Accordingly, the capacity of the kernel memory 120 storing the
kernel data can be reduced. When the size of the kernel memory 120
is reduced according to the capacity reduction of the kernel memory
120, the chip area of the neural network computing device 100 may
be reduced and the power required to operate the neural network
computing device 100 may be reduced.
[0088] Hereinafter, another example of the operation of the neural
network computing device 100 will be described with reference to
FIGS. 7 to 10. For convenience of explanation, it is assumed that
the neural network memory 110a, the kernel memory 120a, the kernel
data controller 130a, and the neural core 140a shown in the neural
network computing device 100a of FIGS. 7 to 10 correspond to one of
the plurality of neural network memories 110-1 to 110-3, one of the
plurality of kernel memories 120-1 to 120-5, one of the plurality
of kernel data controllers 130-1 to 130-5, and one of the plurality
of neural cores 140-1 to 140-15 in FIG. 2, respectively.
[0089] FIG. 7 is a view showing another example of the operation of
the neural network computing device of FIG. 2. Referring to FIG. 7,
a neural network computing device 100a may include a neural network
memory 110a, a kernel memory 120a, a kernel data controller 130a,
and a neural core 140a.
[0090] The neural network memory 110a may receive and store the
first to n-th input data from the outside. The neural network
memory 110a may sequentially output the first to n-th input data
according to a clock cycle. The outputted input data may be
provided to the neural core 140a.
[0091] The kernel memory 120a may receive and store the first and
second kernel data from the outside. The first and second kernel
data may be compressed kernel data. The kernel memory 120a may
sequentially output the first and second kernel data according to a
clock cycle. The outputted kernel data may be provided to the
kernel data controller 130a.
[0092] The kernel data controller 130a may receive the first kernel
data and may determine whether a specific bit string of the first
kernel data matches a predetermined bit string. When a specific bit
string of the first kernel data matches a predetermined bit string,
the kernel data controller 130a can determine the first kernel data
and the second kernel data as compressed kernel data. That is, the
kernel data controller 130a can determine the first kernel data and
the second kernel data received immediately thereafter as
compressed kernel data. In this case, the kernel data controller
130a may generate specific data based on the bits included in the
first kernel data and the second kernel data. The kernel data
controller 130a may generate specific data by the number of values
represented by a combination of some bits included in the first
kernel data and bits included in the second kernel data. The kernel
data controller 130a generates a plurality of specific data, and
outputs specific data one by one every clock cycle.

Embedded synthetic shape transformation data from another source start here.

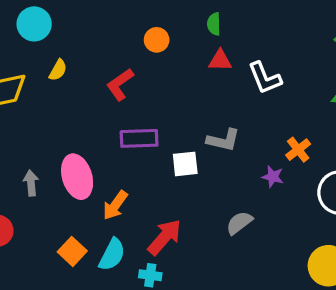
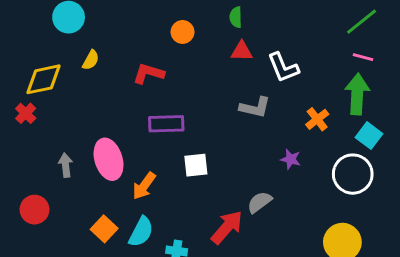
red L-shape: (120, 84) -> (148, 73), turned 52
gray L-shape: (223, 140) -> (255, 107), moved
orange cross: (298, 150) -> (317, 119), moved
white square: (185, 164) -> (196, 165), moved
red arrow: (165, 237) -> (227, 227), moved

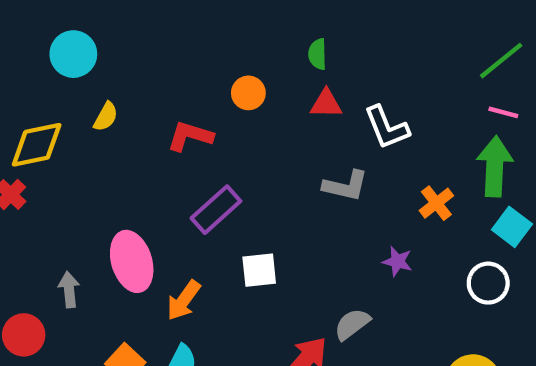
orange circle: (183, 32) -> (248, 93), moved
purple rectangle: (166, 124) -> (216, 210), turned -40
gray arrow: (66, 165) -> (69, 290), moved
white circle: (353, 174) -> (488, 283), size x0.7

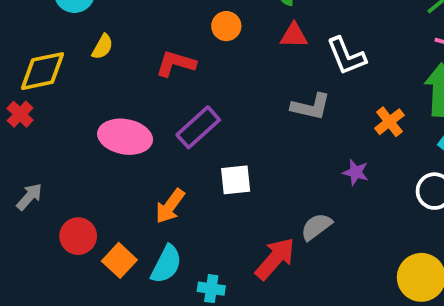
pink ellipse: (132, 261) -> (125, 137), moved, turned -63
gray arrow: (69, 290) -> (29, 197), moved, turned 48
red circle: (24, 335) -> (78, 236), moved

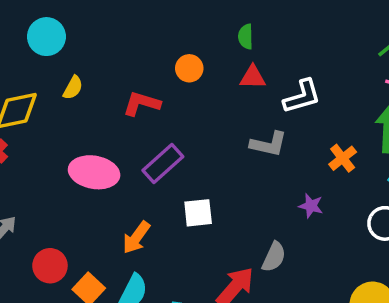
white L-shape: (346, 56) -> (302, 97), turned -84
gray semicircle: (316, 227) -> (274, 257), turned 152

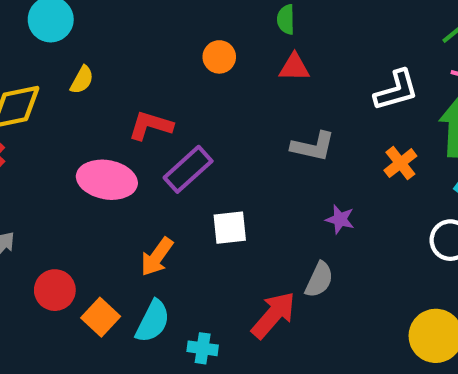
white L-shape: (302, 97) -> (396, 90), moved
red L-shape: (142, 104) -> (151, 126), moved
purple star: (311, 206) -> (340, 219), moved

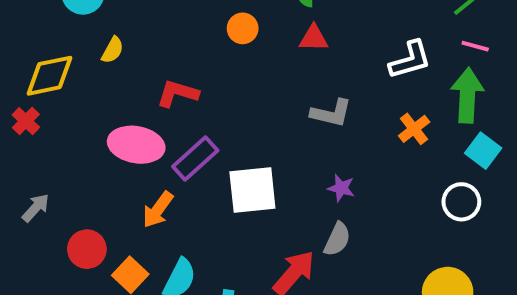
purple rectangle: (188, 169) -> (195, 158), moved
purple star: (340, 219) -> (341, 188), moved
white square: (230, 228) -> (252, 190), size x1.5
orange arrow: (157, 257) -> (158, 210), moved

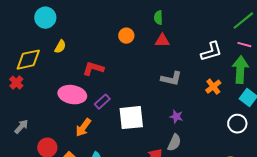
purple rectangle: (195, 158) -> (102, 102), size x0.7

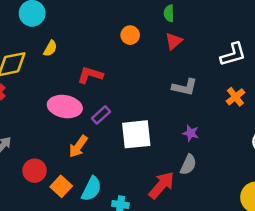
red triangle: (162, 41) -> (174, 41), turned -42

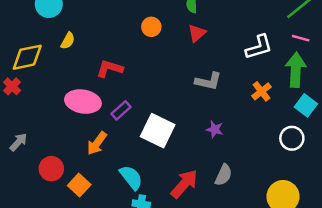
white square: (136, 134) -> (158, 131), turned 32
gray semicircle: (188, 165) -> (223, 175), moved
cyan semicircle: (91, 189) -> (131, 177), moved, turned -65

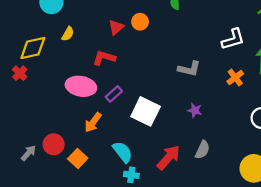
red triangle: (197, 33) -> (116, 27), moved
gray arrow: (18, 142) -> (28, 153), moved

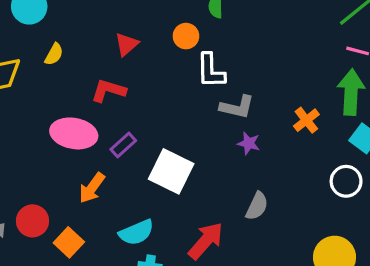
orange circle: (140, 22) -> (186, 36), moved
white L-shape: (233, 39) -> (211, 71), moved, turned 105
purple star: (195, 110) -> (249, 143), moved
gray semicircle: (202, 150) -> (257, 206), moved
cyan semicircle: (123, 152) -> (136, 232), turned 105

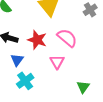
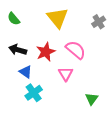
red star: (37, 40) -> (46, 52), turned 30
blue triangle: (17, 60) -> (26, 72), turned -32

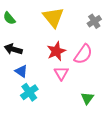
pink semicircle: (76, 50) -> (83, 54), moved, turned 85
red star: (46, 52) -> (56, 51), moved

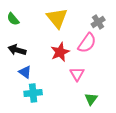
pink semicircle: (83, 54) -> (87, 43), moved
pink triangle: (61, 73) -> (77, 74), moved
cyan cross: (29, 92) -> (33, 93), turned 30

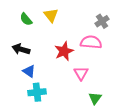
yellow triangle: (57, 18) -> (51, 15), moved, size x0.7
green semicircle: (13, 19) -> (26, 19), moved
pink semicircle: (87, 43) -> (91, 42), turned -120

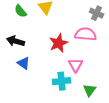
gray cross: (102, 21) -> (97, 13), turned -32
cyan cross: (37, 92) -> (62, 81), moved

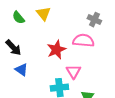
black arrow: (16, 41) -> (13, 48), turned -150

[0093] The first kernel data and the second kernel data may be in
the form of compressed n-th kernel data corresponding to the first
to n-th input data. Accordingly, the kernel data controller 130a
may generate n specific data from the first and second kernel data.
The generated n specific data may be kernel data corresponding to
the first to n-th input data.
[0094] The neural core 140a may receive the first input data and
the specific data, and may perform an operation between the first
input data and the specific data. Similarly, the neural core 140a
can perform operations between the second to n-th input data and
specific data. The neural core 140a may accumulate and sum
sequentially the results of operations performed sequentially. The
neural core 140a may transfer the result of the accumulation to the
neural network memory 110a.
[0095] As shown in FIG. 7, specific data can be generated based on
the first and second kernel data, but the present invention is not
limited thereto. For example, specific data may be generated based
on more than two kernel data.
[0096] As described above, when the kernel data corresponding to a
plurality of input data is compressed using the first and second
kernel data, more kernel data can be compressed than performing
compression using one kernel data. For example, if the number of
consecutive weights with the same value is greater than a value
that can be represented using one kernel data, the values of
consecutive weights can be compressed using the two kernel data.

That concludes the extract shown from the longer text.